Вот, например, изголодавшийся семинарист Элой, чей отроческий аппетит разжигали зрелые прелести Олимпии, проводившей с ним свободное время, вовсе от рук отбился, с каждым днем становился все требовательней и безрассудней. Ясно ведь было ему сказано, что назначенное на четверг свидание состояться никак не может — прилетает из столицы сенатор, готовый подписать заказ: долг супруги прежде всего! — так нет, мальчишка все-таки позвонил из архиепископского дворца и тихой скороговоркой, боясь, очевидно, как бы не застукали, сообщил, что будет ждать на условленном месте и что он ее любит. «На каком еще условленном месте, о чем ты?» — «Я буду там и в тот час, как ты написала», — сказал он и тотчас бросил трубку, оставив Олимпию в растерянности и смущении. Она не писала записки, не назначала место и время, все это его мальчишеские хитрости для того, чтобы заставить ее прийти. Сказал где и когда и бросил трубку, не дав Олимпии возразить. Что ты будешь делать!

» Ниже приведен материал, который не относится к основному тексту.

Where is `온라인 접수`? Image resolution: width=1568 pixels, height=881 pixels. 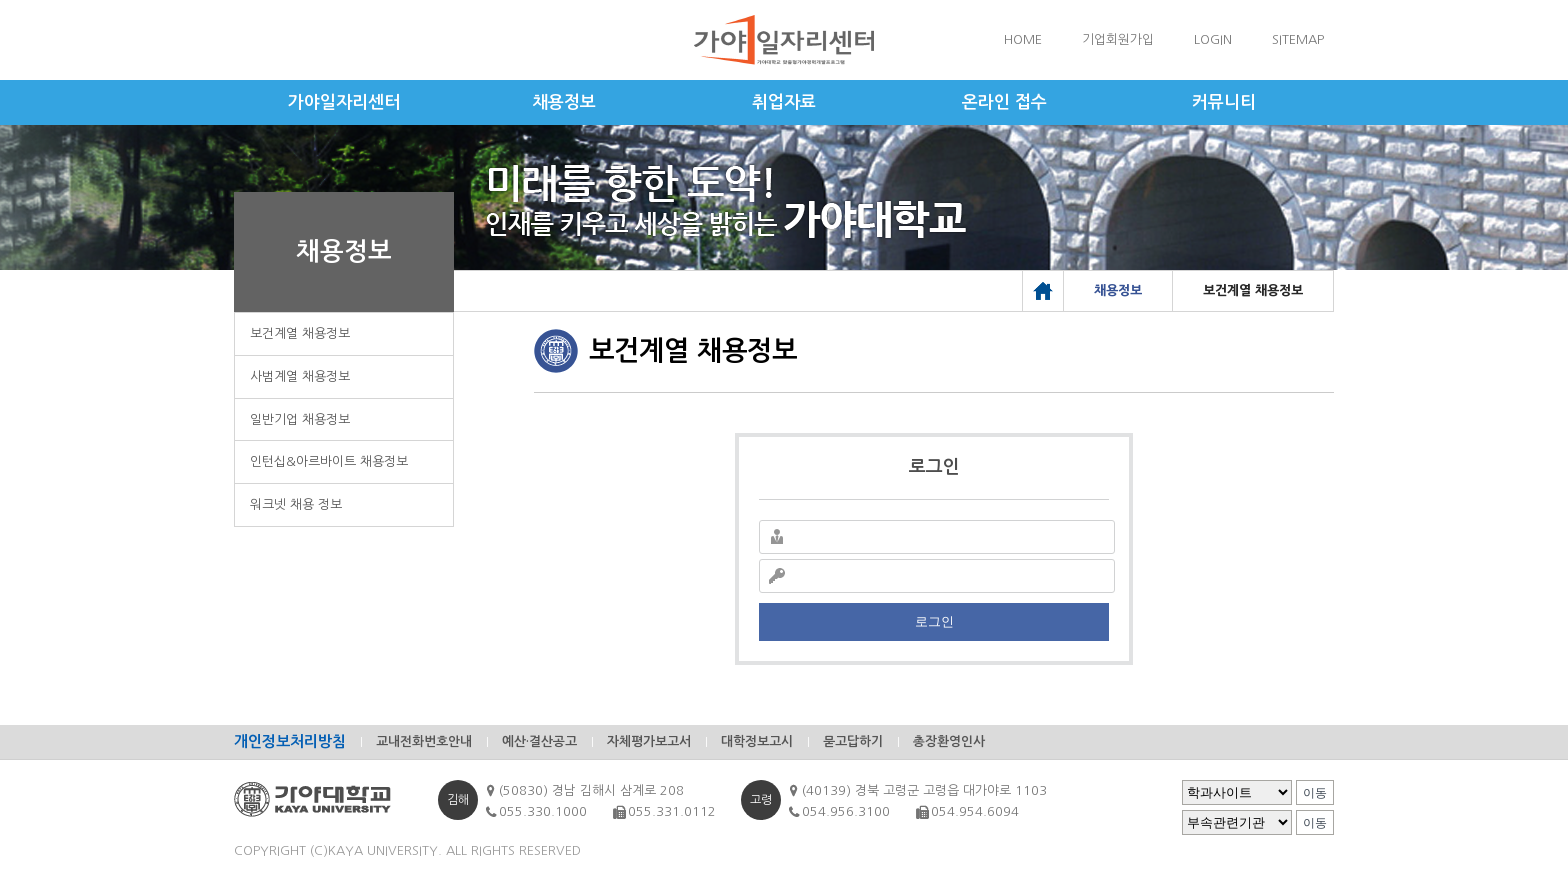
온라인 접수 is located at coordinates (1004, 102).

Всерьез рассерженная Олимпия решила: пусть негодный семинарист изжарится на солнце, дожидаясь ее, — это послужит ему уроком, будет знать, как лгать! Но потом остыла, и ей сделалось жаль его. Бедный мальчик! В семинарии жизнь не сахар, день-деньской взаперти, в четырех стенах, как же упустить представившуюся возможность? Олимпия подумала, что карать Элоя не за что, и моментально нашла выход: позвонила Силвии, попросила явиться вместо себя на свидание и утолить голод семинариста. Долг платежом красен: пару месяцев назад Олимпия по просьбе Силвии, умученной нестерпимой требовательностью юного любовника, приняла участие в рыженьком Жонге, служившем юнгой на яхте симпатичного миллионера Тоуриньо Дантаса.